A sensação de insegurança é composta pela incompatibilidade entre o ambiente construído no entorno das casas, as relações de vizinhanças propostas pela nova realidade e o tipo de estrutura de divisa. O processo de desenvolvimento dos projetos no reassentamento é pouco transparente, o que prejudica a participação efetiva das pessoas atingidas. Ao realizarem a elaboração do projeto conceitual, o estabelecimento das estruturas de divisa não foi totalmente compreendido. Durante o período de elaboração, um número expressivo de pessoas atingidas optou por tipos de estrutura de divisa abertos, pouco robustos e baixos, como telas e cercas, similares às das casas do território de origem. As estruturas nos reassentamentos estão sendo confeccionadas com mourões de madeira ou concreto e tela de alambrado que, em alguns casos, possuem apenas 1,50m de altura. As famílias demonstram insatisfação diante da falta de segurança dentro de seus próprios imóveis.
Não houve explicações suficientes para o detalhamento necessário do tipo de implantação, do perímetro das divisas do lote, de vias do entorno e da topografia do terreno e suas imediações. Todos esses aspectos só puderam ser compreendidos nas visitas às obras, momento que acontece após a assinatura dos termos de aceite do projeto conceitual.
A equipe da Cáritas acompanha, quando solicitada, as visitas individuais e coletivas das pessoas atingidas nos reassentamentos: momentos nos quais são manifestados o desejo de alteração das estruturas de divisa por muitas famílias, tendo em vista que, na nova realidade, essas estruturas confrontam vias de servidão, públicas e ermas.
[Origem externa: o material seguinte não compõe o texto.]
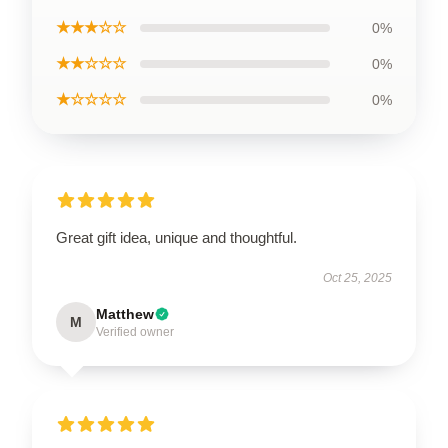
★★★☆☆
0%
★★☆☆☆
0%
★☆☆☆☆
0%
Great gift idea, unique and thoughtful.
Oct 25, 2025
Matthew
M
Verified owner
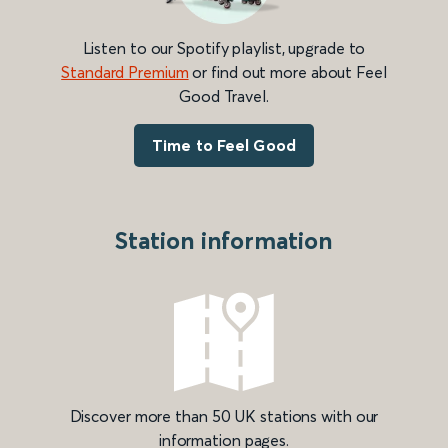
Listen to our Spotify playlist, upgrade to
Standard Premium
or find out more about Feel
Good Travel.
Time to Feel Good
Station information
Discover more than 50 UK stations with our
information pages.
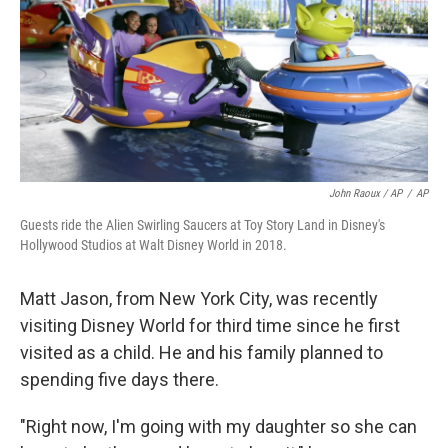
John Raoux / AP
/
AP
Guests ride the Alien Swirling Saucers at Toy Story Land in Disney's
Hollywood Studios at Walt Disney World in 2018.
Matt Jason, from New York City, was recently
visiting Disney World for third time since he first
visited as a child. He and his family planned to
spending five days there.
"Right now, I'm going with my daughter so she can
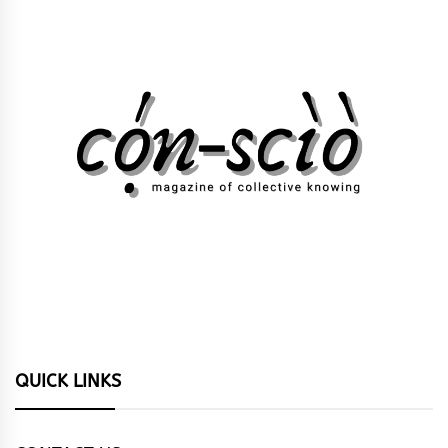
QUICK LINKS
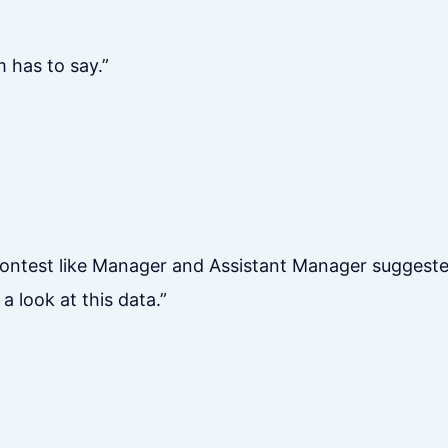
m has to say.”
ntest like Manager and Assistant Manager suggested i
a look at this data.”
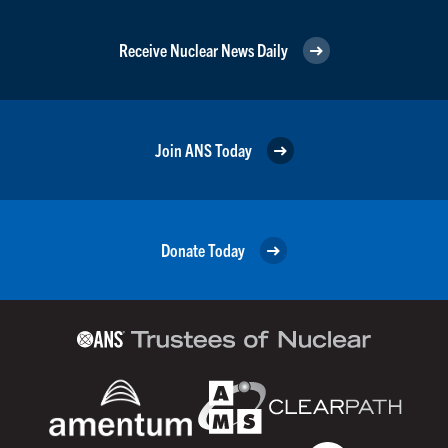
Receive Nuclear News Daily
Join ANS Today
Donate Today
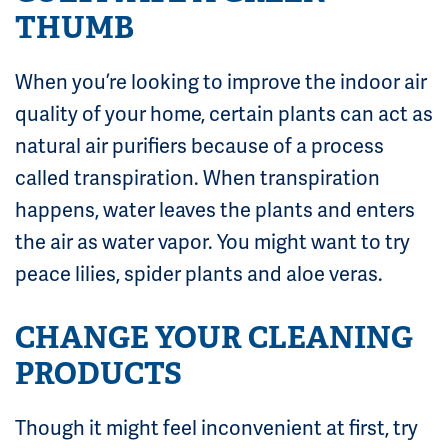
THUMB
When you’re looking to improve the indoor air
quality of your home, certain plants can act as
natural air purifiers because of a process
called transpiration. When transpiration
happens, water leaves the plants and enters
the air as water vapor. You might want to try
peace lilies, spider plants and aloe veras.
CHANGE YOUR CLEANING
PRODUCTS
Though it might feel inconvenient at first, try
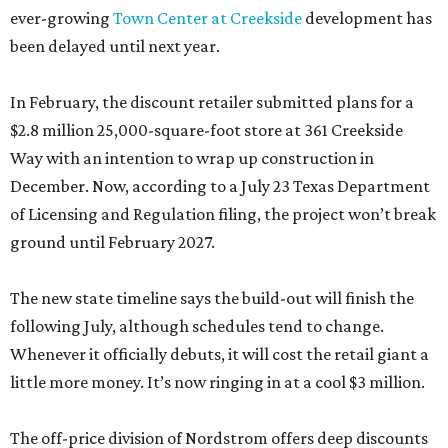
ever-growing
Town Center at Creekside
development has
been delayed until next year.
In February, the discount retailer submitted plans for a
$2.8 million 25,000-square-foot store at 361 Creekside
Way with an intention to wrap up construction in
December. Now, according to a July 23 Texas Department
of Licensing and Regulation filing, the project won’t break
ground until February 2027.
The new state timeline says the build-out will finish the
following July, although schedules tend to change.
Whenever it officially debuts, it will cost the retail giant a
little more money. It’s now ringing in at a cool $3 million.
The off-price division of Nordstrom offers deep discounts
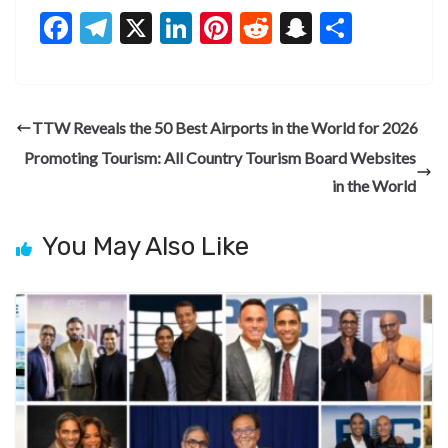
F
T
X
Li
Pi
R
S
S
ac
el
n
nt
e
n
h
e
e
ke
er
d
a
ar
b
gr
dI
es
di
pc
e
TTW Reveals the 50 Best Airports in the World for 2026
o
a
n
t
t
h
Promoting Tourism: All Country Tourism Board Websites
o
m
at
in the World
k
You May Also Like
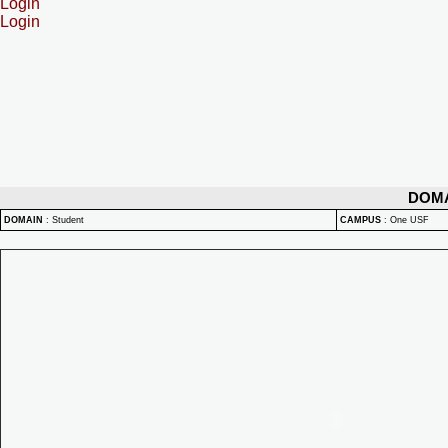
Login
Login
DOM
DOMAIN
:
Student
CAMPUS
:
One USF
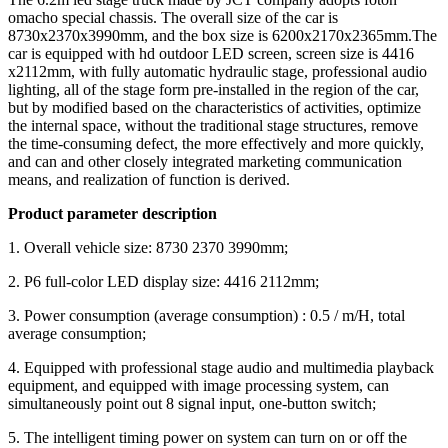
omacho special chassis. The overall size of the car is
8730x2370x3990mm, and the box size is 6200x2170x2365mm.The
car is equipped with hd outdoor LED screen, screen size is 4416
x2112mm, with fully automatic hydraulic stage, professional audio
lighting, all of the stage form pre-installed in the region of the car,
but by modified based on the characteristics of activities, optimize
the internal space, without the traditional stage structures, remove
the time-consuming defect, the more effectively and more quickly,
and can and other closely integrated marketing communication
means, and realization of function is derived.
Product parameter description
1. Overall vehicle size: 8730 2370 3990mm;
2. P6 full-color LED display size: 4416 2112mm;
3. Power consumption (average consumption) : 0.5 / m/H, total
average consumption;
4. Equipped with professional stage audio and multimedia playback
equipment, and equipped with image processing system, can
simultaneously point out 8 signal input, one-button switch;
5. The intelligent timing power on system can turn on or off the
A Fundação Renova tem sido negligente ao apresentar, sistematicamente, negativas para o tema e justificar a sua resposta pela suposta impossibilidade de realização de qualquer tipo de alteração no projeto conceitual, aquele que foi aprovado pelas famílias antes do início das obras. Convém ressaltar que o mesmo projeto é constantemente modificado pela fundação e suas terceirizadas, sob pretextos técnicos e de mercado, relacionados à disponibilidade de materiais. No dia 31 de janeiro de 2023, a Comissão dos Atingidos pela Barragem de Fundão (CABF) enviou um ofício à Fundação Renova sobre o tema, que, ainda hoje, segue sem nenhum retorno. Diante do exposto, a Cáritas defende que é necessário considerar o território de origem e prover a manutenção das redes de proteção diante de qualquer risco para que as pessoas atingidas possam ter seus modos de vida retomados.